Applaus Applaus! Oder: Was macht eigentlich ein... Warm-Upper?

12.12.2020 - In TV-Shows sind sie die Vorband, ihre Berufsbezeichnung lautet „Anheizer“ oder "Warm-Upper". Wir stellen Ihnen diesen Beruf im JOBlog vor.

Sänger mit Mikrofon, Hut und Hawaiihemd in Aktion

Warm-Upper müssen echte Entertainer-Qualitäten besitzen. Damit bringen sie das Publikum auf Betriebstemperatur.
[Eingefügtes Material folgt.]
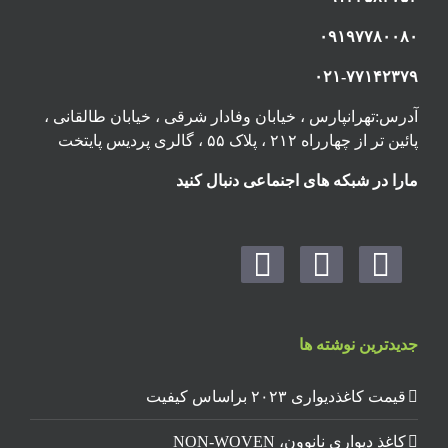
۰۹۱۹۷۷۸۰۰۸۰
۰۲۱-۷۷۱۴۲۳۷۹
آدرس:تهرانپارس ، خیابان وفادار شرقی ، خیابان طالقانی ،
پائین تر از چهارراه ۲۱۲ ، پلاک ۵۵ ، گالری پردیس پایتخت
مارا در شبکه های اجنماعی دنبال کنید
جدیدترین نوشته ها
قیمت کاغذدیواری ۲۰۲۳ براساس کیفیت
کاغذ دیواری نانوون، NON-WOVEN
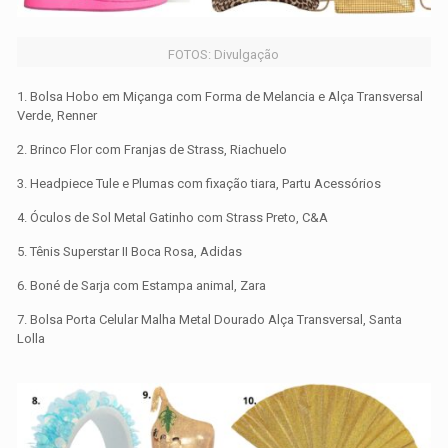
FOTOS: Divulgação
1. Bolsa Hobo em Miçanga com Forma de Melancia e Alça Transversal
Verde, Renner
2. Brinco Flor com Franjas de Strass, Riachuelo
3. Headpiece Tule e Plumas com fixação tiara, Partu Acessórios
4. Óculos de Sol Metal Gatinho com Strass Preto, C&A
5. Tênis Superstar II Boca Rosa, Adidas
6. Boné de Sarja com Estampa animal, Zara
7. Bolsa Porta Celular Malha Metal Dourado Alça Transversal, Santa
Lolla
Im Showbusiness lautet Ihre Berufsbezeichnung „Anheizer“. Sie sorgen in Fernsehshows dafür, dass im Studiopublikum die Stimmung kocht. Ob „Circus HalliGalli?“, „Britt” oder „TV total“: Alle diese Shows beschäftigen Stimmungskanonen als Einpeitscher. Ihr Auftrag: Sie bringen das Publikum im Saal idealerweise so in Fahrt, dass die Zuschauer von der Begeisterung angesteckt werden.

Für den Job gibt keine klassische Ausbildung. Sie werden häufig wie die echten Stars von der Straße gecastet. Christian Oberfuchshuber war zum Beispiel für den Sender RTL auf Nachwuchssuche. Wie das abläuft, zeigt folgendes Video.

Warm Upper No 1

15 Minuten Rampenlicht

Trotz Show-Talent: Ein Warm-Upper muss damit leben können, dass er nur hinter den Kulissen arbeitet. Seine „Showtime“ ist die Viertelstunde vor der Sendung. In dieser Zeit sorgt er dafür, dass das Publikum frenetisch klatscht und jubelnd den Moderator begrüßt. Er ist auch dafür da, den Zuschauern rechtzeitig den Ablauf der Show zu erklären. Ist das Publikum an Spielen oder ähnlichem aktiv beteiligt, muss er diese proben.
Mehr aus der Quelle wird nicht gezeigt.